Structural Variants Assessment Based on Haplotype-resolved Assemblies
BSD 3-Clause "New" or "Revised" License
21 stars 4 forks source link

TT-Mars

TT-Mars: Structural Variants Assessment Based on Haplotype-resolved Assemblies.

Usage

  1. Clone TT-Mars from github and cd TT-Mars.

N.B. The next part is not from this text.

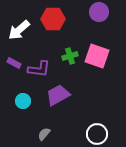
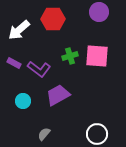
pink square: rotated 15 degrees counterclockwise
purple L-shape: rotated 30 degrees clockwise
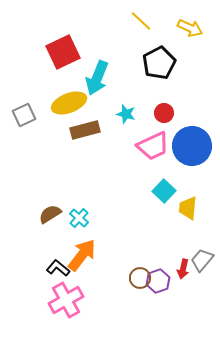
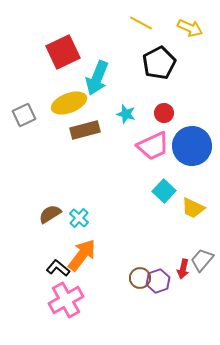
yellow line: moved 2 px down; rotated 15 degrees counterclockwise
yellow trapezoid: moved 5 px right; rotated 70 degrees counterclockwise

Python >= 3.8 is preferred.
  2. Create environment and activate: conda create -n ttmars and conda activate ttmars.
  3. Run dowaload_files.sh to download required files to ./ttmars_files.
  4. Run download_asm.sh to download assembly files of 10 samples from HGSVC.
  5. Install packages: conda install -c bioconda pysam, conda install -c anaconda numpy, conda install -c bioconda mappy, conda install -c conda-forge biopython, conda install -c bioconda pybedtools.
  6. Run TT-Mars with following steps: run_ttmars.sh includes more instructions. Users can run it to run TT-Mars after setting up.

The main program: run python ttmars.py -h for help.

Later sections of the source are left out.